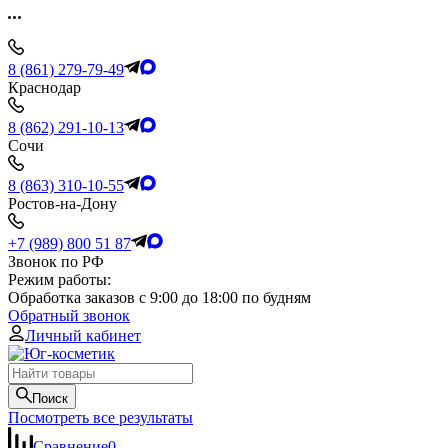
8 (861) 279-79-49
Краснодар
8 (862) 291-10-13
Сочи
8 (863) 310-10-55
Ростов-на-Дону
+7 (989) 800 51 87
Звонок по РФ
Режим работы:
Обработка заказов с 9:00 до 18:00 по будням
Обратный звонок
Личный кабинет
Поиск
Посмотреть все результаты
Сравнение
0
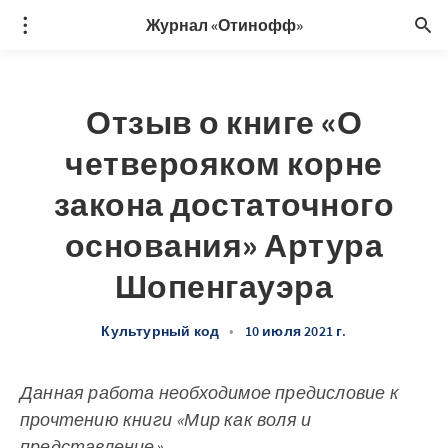
Журнал «Отинофф»
Отзыв о книге «О
четверояком корне
закона достаточного
основания» Артура
Шопенгауэра
Культурный код
•
10 июля 2021 г.
Данная работа необходимое предисловие к
прочтению книги «Мир как воля и
представление»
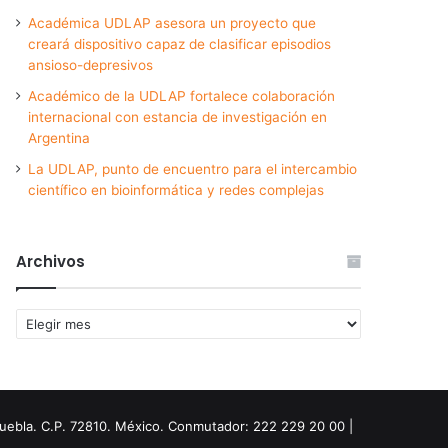
Académica UDLAP asesora un proyecto que
creará dispositivo capaz de clasificar episodios
ansioso-depresivos
Académico de la UDLAP fortalece colaboración
internacional con estancia de investigación en
Argentina
La UDLAP, punto de encuentro para el intercambio
científico en bioinformática y redes complejas
Archivos
Archivos
Puebla. C.P. 72810. México. Conmutador: 222 229 20 00 |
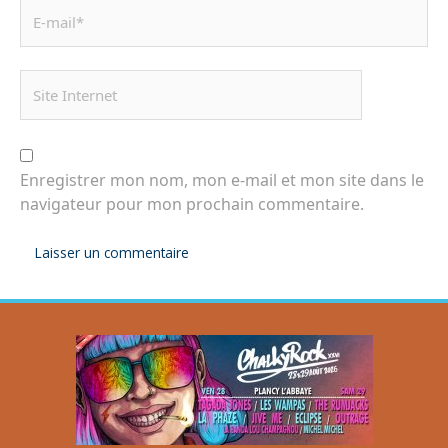
Enregistrer mon nom, mon e-mail et mon site dans le
navigateur pour mon prochain commentaire.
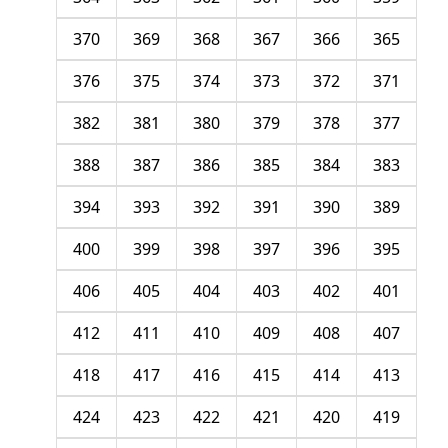
370
369
368
367
366
365
376
375
374
373
372
371
382
381
380
379
378
377
388
387
386
385
384
383
394
393
392
391
390
389
400
399
398
397
396
395
406
405
404
403
402
401
412
411
410
409
408
407
418
417
416
415
414
413
424
423
422
421
420
419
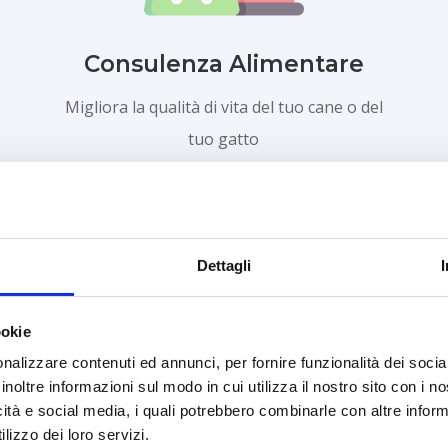
Consulenza Alimentare
Migliora la qualità di vita del tuo cane o del
tuo gatto
SCOPRI DI PIÙ
Dettagli
ookie
nalizzare contenuti ed annunci, per fornire funzionalità dei socia
inoltre informazioni sul modo in cui utilizza il nostro sito con i 
icità e social media, i quali potrebbero combinarle con altre inform
lizzo dei loro servizi.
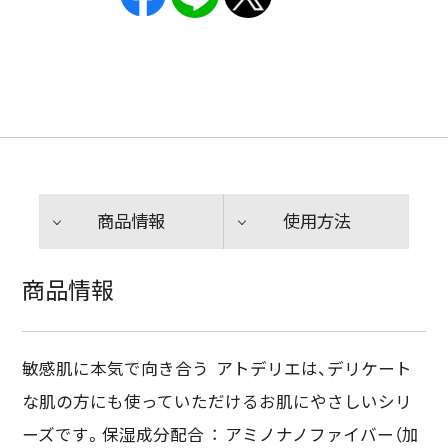
商品情報
使用方法
商品情報
敏感肌に本気で向き合う アトデリエは、デリケート
な肌の方にも使っていただけるお肌にやさしいシリ
ーズです。保湿成分配合 ： アミノナノファイバー（加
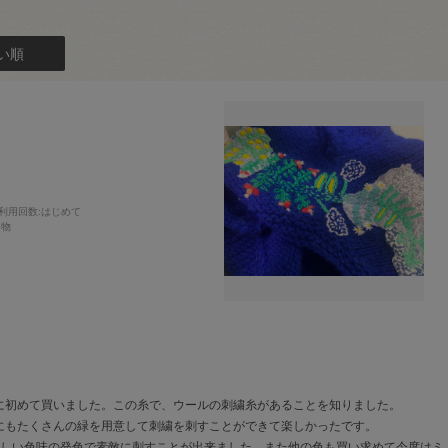
い順
利用回数
:はじめて
み物
に初めて買いました。この糸で、ウールの刺繍糸があることを知りました。
にもたくさんの緑を用意して刺繍を刺すことができて楽しかったです。
優しい色味の発色で素敵に刺すことが出来ました。また他の色も買い求めて今度はミ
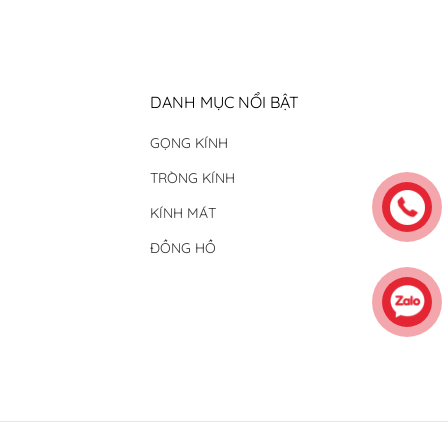
DANH MỤC NỔI BẬT
GỌNG KÍNH
TRÒNG KÍNH
KÍNH MÁT
ĐỒNG HỒ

▶ **TASK TO CARRY OUT**
When printing the entries, leave out the images and keep everything else exact.

▶ **RESULT**
8 (861) 279-79-49
Краснодар
8 (862) 291-10-13
Сочи
8 (863) 310-10-55
Ростов-на-Дону
+7 (989) 800 51 87
Звонок по РФ
Режим работы:
Обработка заказов с 9:00 до 18:00 по будням
Обратный звонок
Личный кабинет
Поиск
Посмотреть все результаты
Сравнение
0
Журнал «Отинофф»
Отзыв о книге «О
четверояком корне
закона достаточного
основания» Артура
Шопенгауэра
Культурный код
•
10 июля 2021 г.
Данная работа необходимое предисловие к
прочтению книги «Мир как воля и
представление»
Académica UDLAP asesora un proyecto que
creará dispositivo capaz de clasificar episodios
ansioso-depresivos
Académico de la UDLAP fortalece colaboración
internacional con estancia de investigación en
Argentina
La UDLAP, punto de encuentro para el intercambio
científico en bioinformática y redes complejas
Archivos
Archivos
Puebla. C.P. 72810. México. Conmutador: 222 229 20 00 |
Enregistrer mon nom, mon e-mail et mon site dans le
navigateur pour mon prochain commentaire.
370
369
368
367
366
365
376
375
374
373
372
371
382
381
380
379
378
377
388
387
386
385
384
383
394
393
392
391
390
389
400
399
398
397
396
395
406
405
404
403
402
401
412
411
410
409
408
407
418
417
416
415
414
413
424
423
422
421
420
419
Consulenza Alimentare
Migliora la qualità di vita del tuo cane o del
tuo gatto
SCOPRI DI PIÙ
Dettagli
ookie
nalizzare contenuti ed annunci, per fornire funzionalità dei socia
inoltre informazioni sul modo in cui utilizza il nostro sito con i 
icità e social media, i quali potrebbero combinarle con altre inform
lizzo dei loro servizi.
商品情報
使用方法
商品情報
敏感肌に本気で向き合う アトデリエは、デリケート
な肌の方にも使っていただけるお肌にやさしいシリ
ーズです。保湿成分配合 ： アミノナノファイバー（加
い順
利用回数
:はじめて
み物
に初めて買いました。この糸で、ウールの刺繍糸があることを知りました。
にもたくさんの緑を用意して刺繍を刺すことができて楽しかったです。
優しい色味の発色で素敵に刺すことが出来ました。また他の色も買い求めて今度はミ
DANH MỤC NỔI BẬT
GỌNG KÍNH
TRÒNG KÍNH
KÍNH MÁT
ĐỒNG HỒ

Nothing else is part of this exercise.